Love of nature
In a Christian adaptation of Cicero's teaching about friendship Aelred, abbot of Rievaux starts with a circle of his monks in the cloister. 
The day before yesterday, when I was going round the cloister of the monastery, sitting with the brethren in a loving circle, as though amid the delights of paradise, I admired the leaves, the flowers, and the fruits of every tree. I found no one in that great number whom I did not love, and whom I did not believe loved me. I was filled with such a joy as passes all the delights of this world. For I felt as though my spirit were transfused into them all, and their affection into me, so that I could say with the prophet: "Behold how good and how pleasant it is for brethren to dwell together in unity".
Even in this world, where not all we love can be our friends, how much easier it is to live in an atmosphere of love and trust, rather than surrounded by every kind of suspicion, loving no one and feeling oneself to be loved by no one.
in  Aelred explicitly alludes to that note of disinterestedness in love which so much appealed to the early Cistercian writers as an essential way of insisting upon the worthwhileness of Christian love in itself.
....the spiritual friendship which we call genuine is sought, not with an eye on any worldly expediency, or for some ulterior motive, but simply on account of its own natural worth and the inclination of the human heart, so that its profit and its reward is nothing other than itself.
Thus the Lord in the Gospel says: "I have appointed you that you should go and should bring forth fruit", that is, should love one another. For in true friendship one travels by making progress, and receives the fruit in the experience of the delight of its perfection.
Thus spiritual friendship is begotten between the good, who have lives, habits, and interests that are alike, which is "accord in benevolence and charity on things human and divine". So this definition seems to me to be adequate to express the notion of friendship if, however, according to our usage, we understand "charity" to exclude from friendship everything vicious.
When he goes on to speak of the origin and source of friendship, Aelred makes it quite clear that this disinterestedness in love, which is a reflection of God's disinterested self-giving in creation, is in no sense incompatible with a genuine sense of need. God alone is un-needy; only to him every creature cries: "Thou art my God, for thou hast no need of my goods."
Everything else needs the completion of relationship for its fulfilment in a world in which a vestige of God's own supreme unity has been left in the natural tendency of all things to fall into an order in time and place, from stones in the brook and trees in the wood to animals at play, everything seems to long for companionship.
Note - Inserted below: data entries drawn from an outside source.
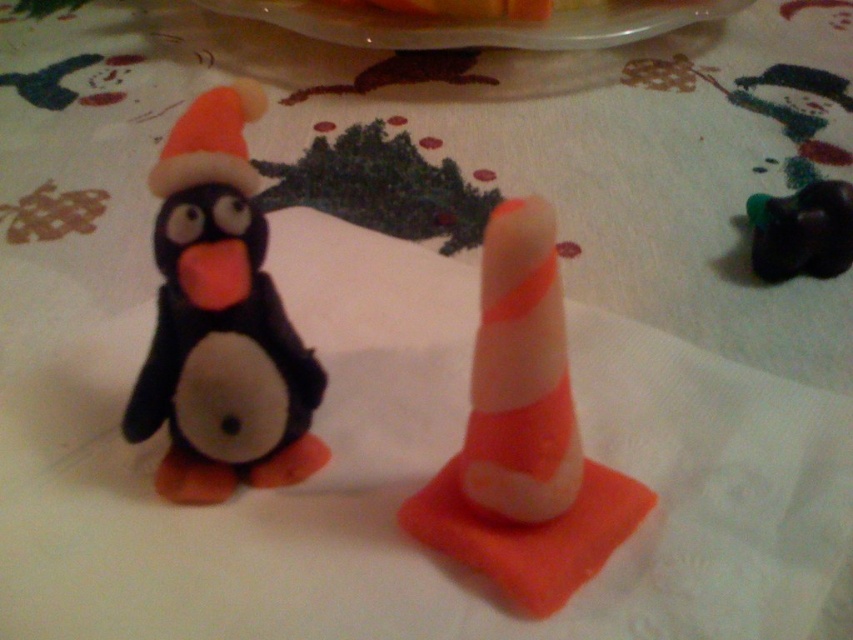 Question: Which object is positioned closest to the matte black penguin at left?

Choices:
 (A) orange striped foam cone at center
 (B) translucent plastic platter at upper center

Answer: (A)

Question: Based on their relative distances, which object is nearer to the translucent plastic platter at upper center?

Choices:
 (A) orange striped foam cone at center
 (B) matte black penguin at left

Answer: (A)

Question: Which of the following is the farthest from the observer?

Choices:
 (A) (492, 394)
 (B) (254, 420)

Answer: (B)

Question: Does orange striped foam cone at center lie behind translucent plastic platter at upper center?

Choices:
 (A) yes
 (B) no

Answer: (B)

Question: Does matte black penguin at left appear under translucent plastic platter at upper center?

Choices:
 (A) no
 (B) yes

Answer: (B)

Question: Does matte black penguin at left appear under translucent plastic platter at upper center?

Choices:
 (A) no
 (B) yes

Answer: (B)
The theoretical basis of the discussion is developed with reference to the belief which Aelred shares with Cicero that "there is nothing more advantageous to seek in human affairs, nothing harder to find, nothing sweeter to experience" than friendship. It is not merely that, as scripture says, "a faithful friend is the medicine of life". It is also that, as a consequence, friendship is a step towards that perfection "which consists in the love and knowledge of God; so that, from being a friend of man, a man becomes a friend of God, according to that saying of our Saviour in the Gospel: 'I will not now call you my servants, but my friends'".   
According to Aelred, the being which all things have is a participation or share in the being of God, who is the 'being of all things that exist'.  In his defence of the worthwhileness of friendship Aelred takes the view that it is actually a foretaste of heaven, "where no one hides his thoughts or disguises his affection. This is that true and everlasting friendship, which begins here and is perfected there. Here, few know it, where few are good. There, everyone shares it, where all are good".
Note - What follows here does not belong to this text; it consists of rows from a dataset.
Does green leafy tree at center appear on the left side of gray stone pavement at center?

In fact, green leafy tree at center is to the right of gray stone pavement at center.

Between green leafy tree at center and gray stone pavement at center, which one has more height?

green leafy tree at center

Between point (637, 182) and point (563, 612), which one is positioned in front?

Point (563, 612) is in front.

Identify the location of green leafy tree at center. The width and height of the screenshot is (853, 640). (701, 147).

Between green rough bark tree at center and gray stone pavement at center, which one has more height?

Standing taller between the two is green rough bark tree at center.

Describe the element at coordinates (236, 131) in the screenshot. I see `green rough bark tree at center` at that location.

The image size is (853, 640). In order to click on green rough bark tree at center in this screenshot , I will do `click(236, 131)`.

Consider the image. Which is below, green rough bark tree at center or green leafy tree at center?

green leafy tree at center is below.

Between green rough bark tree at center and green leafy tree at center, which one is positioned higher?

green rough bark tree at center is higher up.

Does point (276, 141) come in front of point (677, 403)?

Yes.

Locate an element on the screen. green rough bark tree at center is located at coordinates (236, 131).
The medieval image or model of the cosmos into which Aelred's imaginings had to fit, which, however grotesque its inaccuracies, was one of the most attractive concepts of it ever devised.  In this respect it is likely that the Cistercians knew better than the monks of the urban orders so many of the components of this grand design - the rocks and trees among which they worked and slept, the birds and animals he encountered each day in their wild valley,  and – around or above him - the elements, the sun and the moon, angels and demons, Lucifer and God.